Pipeline salmon.py
Overview
This pipeline quantifies gene expression from FASTQ files using Salmon.
Configuration
The pipeline requires a configured pipeline_salmon.yml file.
A default configuration file can be generated by executing:
txseq salmon config
Inputs
The pipeline requires the following inputs
samples.tsv: see Configuration files
libraries.tsv: see :doc: Configuration files<configuration>
txseq annotations: the location where the pipeline_ensembl.py was run to prepare the annotatations.
Salmon index: the location of a salmon index built with pipeline_salmon_index.py.
Requirements
The following software is required:
Salmon
Output files
The pipeline produces the following outputs:
per-sample salmon quantification results in the “salmon.dir” folder
a csvdb sqlite database that contains tables of gene and transcript counts and TPMs
Note
It is strongly recommended to parse the raw Salmon results using the tximport Bioconductor R package for downstream analysis.
Code
- txseq.pipeline_salmon.quant(infile, outfile)

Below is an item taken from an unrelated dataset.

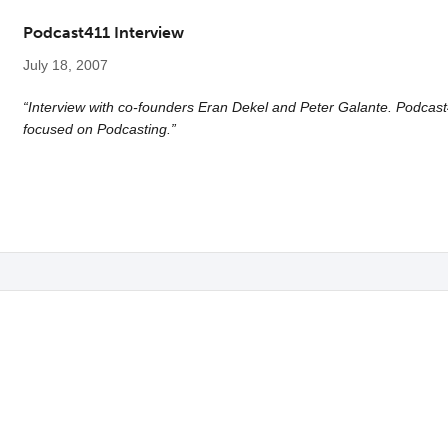
Podcast411 Interview
July 18, 2007
“Interview with co-founders Eran Dekel and Peter Galante. Podcast
focused on Podcasting.”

Per sample quantitation using salmon.
- txseq.pipeline_salmon.loadSalmonTranscriptQuant(infiles, sentinel)
Load the salmon transcript-level results.
- txseq.pipeline_salmon.loadSalmonGeneQuant(infiles, sentinel)
Load the salmon gene-level results.
- txseq.pipeline_salmon.salmonTPMs(infile, outfile)
Prepare a wide table of salmon TPMs (samples x transcripts|genes).
- txseq.pipeline_salmon.loadSalmonTPMs(infile, outfile)
Load a wide table of salmon TPMs in the project database.
- txseq.pipeline_salmon.tximeta(infile, outfile)
Run tximeta to summarise counts and gene and transcript level.
- txseq.pipeline_salmon.quantitation()
Quantitation target.
- txseq.pipeline_salmon.loadTranscriptInfo(infile, outfile)
Load the annotations for salmon into the project database.
- txseq.pipeline_salmon.numberGenesDetected(infile, outfile)
Count no genes detected at copynumer > 0 in each sample.
- txseq.pipeline_salmon.loadNumberGenesDetected(infile, outfile)
Load the numbers of genes expressed to the project database.